- TASK OBJECTIVE -
Set down every entry exactly as given. Pictures are to be left out.

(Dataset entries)
----------

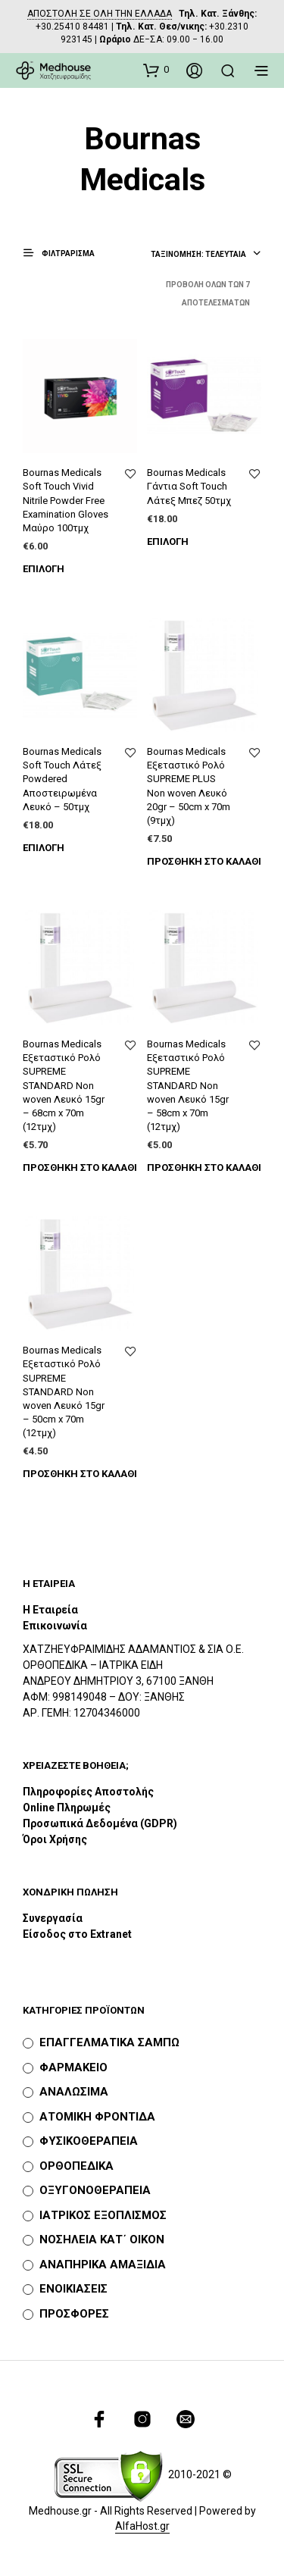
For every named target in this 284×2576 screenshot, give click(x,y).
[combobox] (206, 254)
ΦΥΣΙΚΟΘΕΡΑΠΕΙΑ (88, 2141)
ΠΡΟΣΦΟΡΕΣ (74, 2314)
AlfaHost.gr (142, 2526)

----------

- ANSWER BELOW -
For every named target in this 284×2576 screenshot, give click(x,y).
[combobox] (206, 254)
ΦΥΣΙΚΟΘΕΡΑΠΕΙΑ (88, 2141)
ΠΡΟΣΦΟΡΕΣ (74, 2314)
AlfaHost.gr (142, 2526)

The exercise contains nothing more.